We will use the CIFAR-100 in this notebook, which has **100** classes. Unlike homework 1, we will instead use CNN models to investigate some interesting aspects of training deep models. Moreover, we will use standard PyTorch `nn.Module`s and `optim.Optimizer`s.

<h2>CIFAR-100</h2>

CIFAR-100  is a image classification dataset.
+ Each data sample is an RGB $32\times32$ real image.
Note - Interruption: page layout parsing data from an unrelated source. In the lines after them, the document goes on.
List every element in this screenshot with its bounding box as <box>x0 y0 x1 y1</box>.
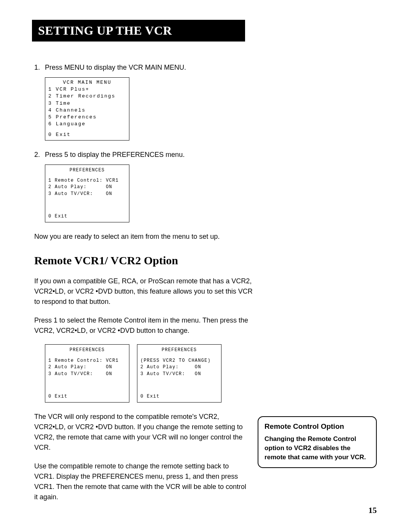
para-respond: The VCR will only respond to the compati… <box>34 412 250 453</box>
menu2-line: 2 Auto Play: ON <box>48 184 126 190</box>
menu3a-line: 3 Auto TV/VCR: ON <box>48 371 126 377</box>
preferences-screens-row: PREFERENCES 1 Remote Control: VCR1 2 Aut… <box>45 344 377 403</box>
step-1: 1.Press MENU to display the VCR MAIN MEN… <box>34 62 377 73</box>
menu3a-title: PREFERENCES <box>48 347 126 353</box>
para-ready: Now you are ready to select an item from… <box>34 232 377 242</box>
menu3b-exit: 0 Exit <box>140 393 218 400</box>
page-number: 15 <box>368 505 377 515</box>
page-header: SETTING UP THE VCR <box>32 20 245 42</box>
para-press1: Press 1 to select the Remote Control ite… <box>34 315 255 336</box>
left-column: The VCR will only respond to the compati… <box>34 412 250 511</box>
menu3b-line: 2 Auto Play: ON <box>140 364 218 371</box>
step-2: 2.Press 5 to display the PREFERENCES men… <box>34 150 377 160</box>
step-2-text: Press 5 to display the PREFERENCES menu. <box>45 151 185 158</box>
menu3a-exit: 0 Exit <box>48 393 126 400</box>
sidebar-text: Changing the Remote Control option to VC… <box>264 435 370 462</box>
vcr-main-menu-screen: VCR MAIN MENU 1 VCR Plus+ 2 Timer Record… <box>45 77 129 141</box>
menu2-line: 1 Remote Control: VCR1 <box>48 177 126 184</box>
menu1-title: VCR MAIN MENU <box>48 79 126 86</box>
menu1-line: 1 VCR Plus+ <box>48 86 126 93</box>
menu2-title: PREFERENCES <box>48 167 126 174</box>
menu3b-line: 3 Auto TV/VCR: ON <box>140 371 218 377</box>
section-title-remote-option: Remote VCR1/ VCR2 Option <box>34 254 377 267</box>
two-column-section: The VCR will only respond to the compati… <box>34 412 377 511</box>
step-1-text: Press MENU to display the VCR MAIN MENU. <box>45 64 186 71</box>
menu1-line: 3 Time <box>48 100 126 107</box>
menu3b-title: PREFERENCES <box>140 347 218 353</box>
menu1-line: 5 Preferences <box>48 114 126 121</box>
menu2-exit: 0 Exit <box>48 213 126 220</box>
menu1-line: 6 Language <box>48 121 126 128</box>
sidebar-title: Remote Control Option <box>264 422 370 431</box>
menu1-line: 4 Channels <box>48 107 126 114</box>
menu1-exit: 0 Exit <box>48 131 126 138</box>
preferences-screen-vcr2-prompt: PREFERENCES (PRESS VCR2 TO CHANGE) 2 Aut… <box>137 344 221 403</box>
para-own: If you own a compatible GE, RCA, or ProS… <box>34 276 255 307</box>
menu3a-line: 2 Auto Play: ON <box>48 364 126 371</box>
preferences-screen-vcr1: PREFERENCES 1 Remote Control: VCR1 2 Aut… <box>45 344 129 403</box>
step-2-num: 2. <box>34 150 45 160</box>
right-column: Remote Control Option Changing the Remot… <box>258 415 377 468</box>
step-1-num: 1. <box>34 62 45 73</box>
content-area: 1.Press MENU to display the VCR MAIN MEN… <box>0 62 411 511</box>
menu1-line: 2 Timer Recordings <box>48 93 126 100</box>
preferences-menu-screen: PREFERENCES 1 Remote Control: VCR1 2 Aut… <box>45 165 129 223</box>
menu3a-line: 1 Remote Control: VCR1 <box>48 358 126 364</box>
para-use: Use the compatible remote to change the … <box>34 461 250 502</box>
menu3b-line: (PRESS VCR2 TO CHANGE) <box>140 358 218 364</box>
sidebar-remote-control-option: Remote Control Option Changing the Remot… <box>258 416 377 468</box>
menu2-line: 3 Auto TV/VCR: ON <box>48 191 126 197</box>
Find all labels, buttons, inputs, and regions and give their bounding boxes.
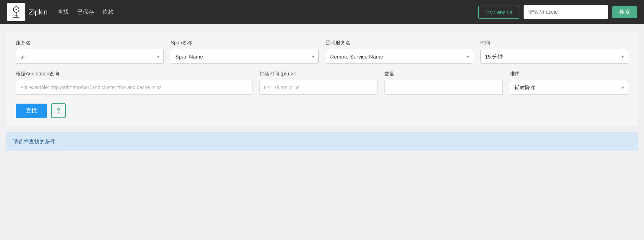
nav-find-link[interactable]: 查找 — [57, 7, 69, 17]
navbar-links: 查找 已保存 依赖 — [57, 7, 114, 17]
time-group: 时间 15 分钟 ▾ — [480, 40, 628, 64]
service-select-wrapper: all ▾ — [16, 49, 164, 64]
service-group: 服务名 all ▾ — [16, 40, 164, 64]
logo-box — [7, 3, 25, 21]
service-label: 服务名 — [16, 40, 164, 46]
span-name-select[interactable]: Span Name — [171, 49, 319, 64]
nav-deps-link[interactable]: 依赖 — [102, 7, 114, 17]
remote-service-label: 远程服务名 — [326, 40, 474, 46]
span-name-label: Span名称 — [171, 40, 319, 46]
count-label: 数量 — [384, 71, 503, 77]
annotation-group: 根据Annotation查询 — [16, 71, 252, 95]
time-label: 时间 — [480, 40, 628, 46]
nav-saved-link[interactable]: 已保存 — [77, 7, 94, 17]
sort-group: 排序 耗时降序 ▾ — [510, 71, 628, 95]
span-select-wrapper: Span Name ▾ — [171, 49, 319, 64]
duration-label: 持续时间 (μs) >= — [260, 71, 378, 77]
try-lens-button[interactable]: Try Lens UI — [478, 6, 519, 19]
search-panel: 服务名 all ▾ Span名称 Span Name ▾ — [6, 31, 638, 127]
remote-service-select[interactable]: Remote Service Name — [326, 49, 474, 64]
traceid-input[interactable] — [524, 5, 608, 19]
row-middle: 根据Annotation查询 持续时间 (μs) >= 数量 10 排序 耗时降… — [16, 71, 628, 95]
navbar-right: Try Lens UI 搜索 — [478, 5, 637, 19]
status-text: 请选择查找的条件。 — [13, 139, 61, 144]
row-bottom: 查找 ? — [16, 103, 628, 118]
svg-point-1 — [15, 9, 17, 10]
duration-group: 持续时间 (μs) >= — [260, 71, 378, 95]
time-select-wrapper: 15 分钟 ▾ — [480, 49, 628, 64]
row-top: 服务名 all ▾ Span名称 Span Name ▾ — [16, 40, 628, 64]
count-input[interactable]: 10 — [384, 80, 503, 95]
zipkin-logo-icon — [8, 4, 24, 20]
annotation-label: 根据Annotation查询 — [16, 71, 252, 77]
logo-area: Zipkin — [7, 3, 48, 21]
main-content: 服务名 all ▾ Span名称 Span Name ▾ — [0, 24, 644, 158]
service-select[interactable]: all — [16, 49, 164, 64]
search-nav-button[interactable]: 搜索 — [612, 6, 637, 18]
brand-name: Zipkin — [29, 8, 48, 16]
annotation-input[interactable] — [16, 80, 252, 95]
status-bar: 请选择查找的条件。 — [6, 133, 638, 151]
sort-select-wrapper: 耗时降序 ▾ — [510, 80, 628, 95]
help-button[interactable]: ? — [51, 103, 66, 118]
duration-input[interactable] — [260, 80, 378, 95]
sort-label: 排序 — [510, 71, 628, 77]
remote-service-group: 远程服务名 Remote Service Name ▾ — [326, 40, 474, 64]
count-group: 数量 10 — [384, 71, 503, 95]
sort-select[interactable]: 耗时降序 — [510, 80, 628, 95]
navbar: Zipkin 查找 已保存 依赖 Try Lens UI 搜索 — [0, 0, 644, 24]
remote-service-select-wrapper: Remote Service Name ▾ — [326, 49, 474, 64]
span-name-group: Span名称 Span Name ▾ — [171, 40, 319, 64]
find-button[interactable]: 查找 — [16, 104, 47, 118]
time-select[interactable]: 15 分钟 — [480, 49, 628, 64]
A raw loaded image $\in \mathbb{R}^{3 \times 32 \times 32}$.
+ Each image is associated with a label $\in \{0,1,2,\dots, 99\}$.


Our goal is to train a neural network classifier that takes such $3\times32\times32$ images and predict a label $\in \{0, 1, 2, \dots, 99\}$.

In [9]:
# install dependencies

!pip install torch torchvision



You should run on GPU-enabled colab server (should be default for this notebook).

In [None]:
%matplotlib inline

from typing import *

import numpy as np
import matplotlib.pyplot as plt
import seaborn as sns
import dataclasses
from tqdm.auto import tqdm

import torchvision
from PIL import Image

import torch
import torch.nn as nn
import torch.nn.functional as F
from torchvision.utils import make_grid
assert torch.cuda.is_available(), "Should use GPU-enabled colab"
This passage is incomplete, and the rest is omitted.